ADAC-Stauprognose: Keine größeren Verzögerungen zu erwarten

Ferienende in neun Bundesländern

ADAC-Stauprognose: Keine größeren Verzögerungen zu erwarten
Zähfließender Verkehr auf der Autobahn A2 in der Nähe vom Kreuz Hannover-Ost. © dpa

Mit dem Ferienende in neun Bundesländern dürfte sich die Verkehrslage auf deutschen Autobahnen am Wochenende entspannen. Größere Staus werden nach den Verkehrsexperten des ADAC die Ausnahme bleiben.

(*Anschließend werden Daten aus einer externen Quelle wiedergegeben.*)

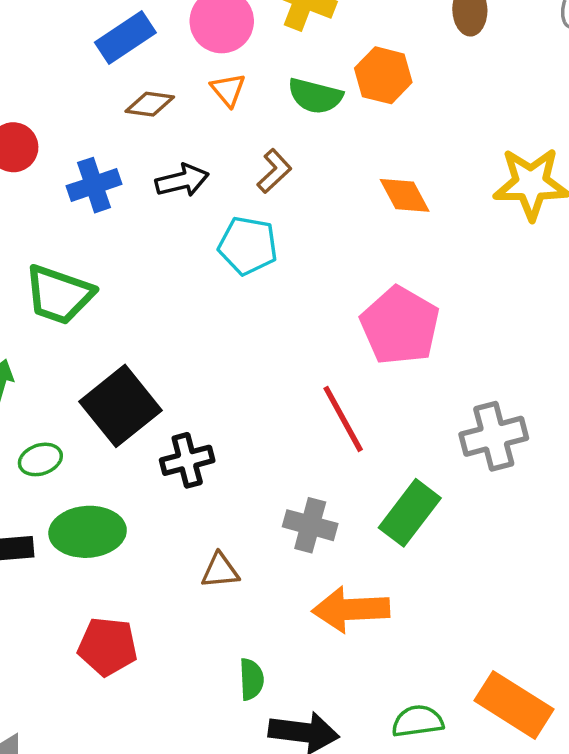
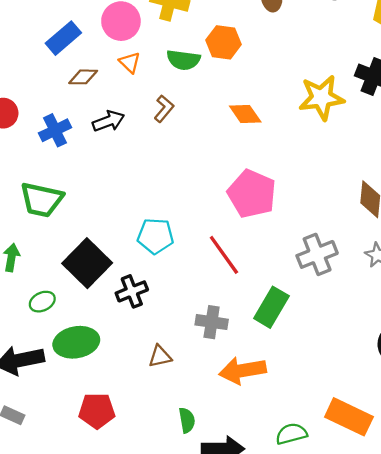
cyan pentagon: (248, 246) -> (155, 236), moved

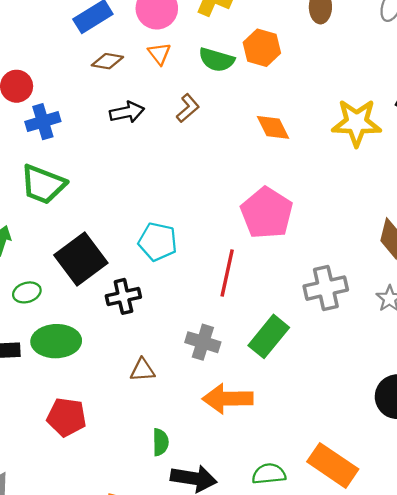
blue cross: (55, 130) -> (43, 122), moved
red line: (224, 255) -> (227, 273), turned 39

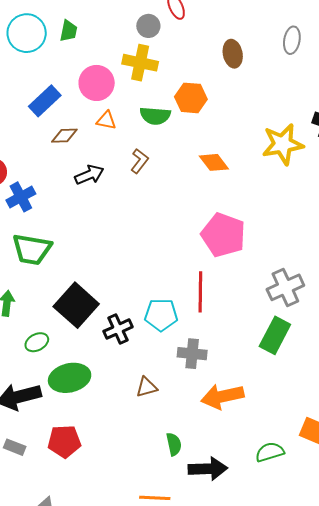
orange triangle: (159, 54) -> (106, 120), turned -30
cyan pentagon: (158, 242) -> (161, 315), moved
green rectangle: (269, 336) -> (275, 335), moved
red pentagon: (67, 417) -> (64, 441), moved

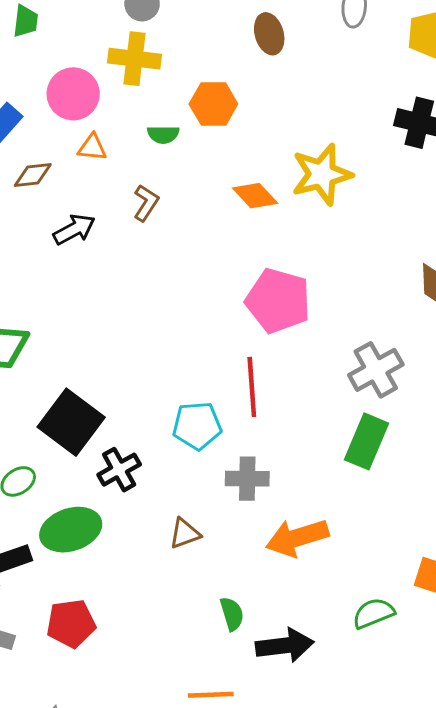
green semicircle: (155, 116) -> (163, 134), size x0.7
yellow star: (283, 144) -> (322, 174), moved
black cross: (118, 329) -> (119, 470), moved

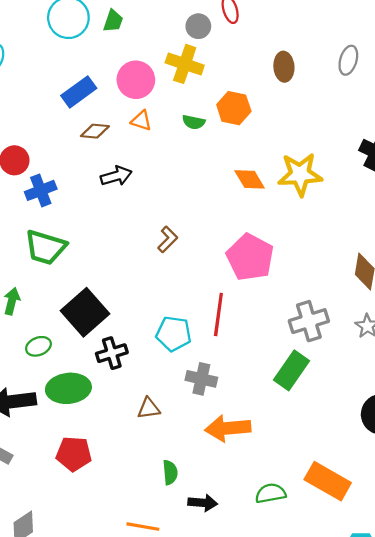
brown L-shape: (146, 203) -> (168, 239), moved
red pentagon: (71, 623) -> (74, 454), moved
black arrow: (285, 645) -> (203, 503), size x0.7

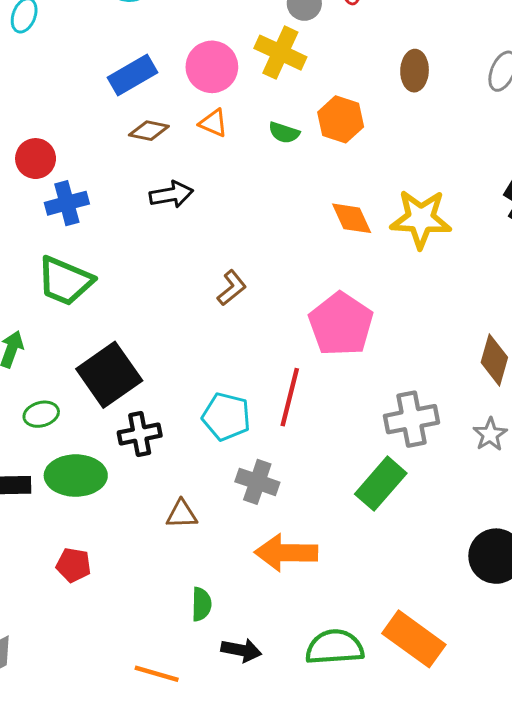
red pentagon: (74, 454) -> (74, 565), size x0.7
green semicircle: (271, 493) -> (335, 647), size x1.4

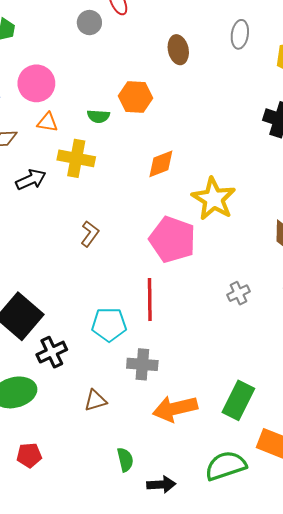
yellow cross: (280, 53) -> (76, 158), moved
orange diamond: (352, 218) -> (161, 164), turned -72
yellow star: (421, 219) -> (214, 199), moved, turned -30
gray cross: (411, 419) -> (239, 293), size x0.6
green rectangle: (381, 484) -> (238, 400), moved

Zum kommenden Wochenende wird im Vergleich zum Beginn der Osterferien Ende März ein deutlich geringeres Verkehrsaufkommen erwartet. Davon gehen die Verkehrsexperten des ADAC in ihrer Stauprognose aus. Viele Reisende treten die Rückfahrt nicht erst am letzten Ferienwochenende an, sondern verteilen sie auf die Tage davor. Auch der Berufsverkehr unter der Woche dürfte etwas weniger dicht ausfallen als üblich.

Während in Baden-Württemberg, Bayern, Berlin, Brandenburg, Hessen, Nordrhein-Westfalen, Rheinland-Pfalz, Sachsen und Schleswig-Holstein, die Osterferien enden, dauern sie im Saarland und in Thüringen noch eine Woche an. Längere Staus auf deutschen Autobahnen sind daher eher nicht zu erwarten. Auf einzelnen Rückreiserouten kann es aber zeitweise zu Verzögerungen kommen.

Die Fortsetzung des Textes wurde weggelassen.